Add the Dutch to the $15.8tn pension shortfall

Negligence. No other word for it. Unrealistic assumptions coupled with a race to the bottom on interest products has meant the top 20 nations have a $15.8 trillion unfunded liability in pensions. CM wrote of the crisis awaiting US public pensions a while back.

It seems the Dutch are the latest bunch of pensioners to reach for the pitchforks at the prospect of having their retirement severely cut back. Shaktie Rambaran Mishre, chair of the Dutch pension federation (representing 197 pension funds and their members), said contributions might have to rise by up to 30% over the next few years to ward off the prospect of having to cut the pensions of 2 million retirees. That will go down a treat.

Zerohedge noted the lower Dutch risk-free rate is not low enough, and as a result about 70 employer-run pension funds with 12.1m members had funding ratios below the statutory minimum at the end of September, according to the Dutch central bank. And here lies the rub: if funds have ratios below the legal minimum for five consecutive years or have no prospect of recovering to a more healthy level, they must cut their payouts.

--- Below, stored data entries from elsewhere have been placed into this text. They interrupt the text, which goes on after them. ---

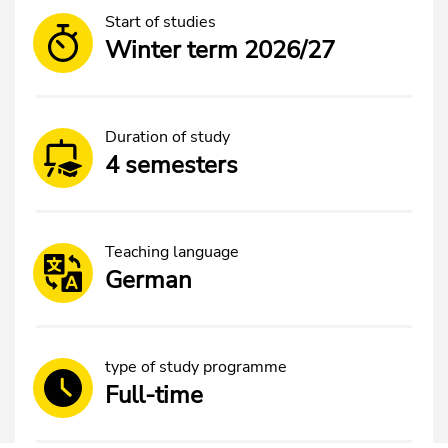
Start of studies
Winter term 2026/27
Duration of study
4 semesters
Teaching language
German
type of study programme
Full-time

Can you imagine all of the Dutch who were looking forward to taking a round the world cruise to celebrate 40 years of hard work to face the reality that they’ll only be able to take a cruise down the Amsterdam canals.

This is an utter disgrace. You’d have to be asleep at the wheel as a regulator not to recognize expected returns on funds were so unrealistic as to beggar belief. Actuarial accounting lets you get away with it.

Yet the evil pensions funds will be the villains even though the supervisor left these children alone with a box of matches. Just watch them come home and act surprised that the house has burnt down.

We’re getting a taste of the remedy from the State of Illinois. It is issuing bonds specifically to help plug the gap. Rhode Island has gone the other way – take a 40% haircut or risk having nothing. Way to go!

It is worth factoring the longer term risk of the fall in consumption that this will ultimately have if even a slither or $16tn is no longer recycled into the economy.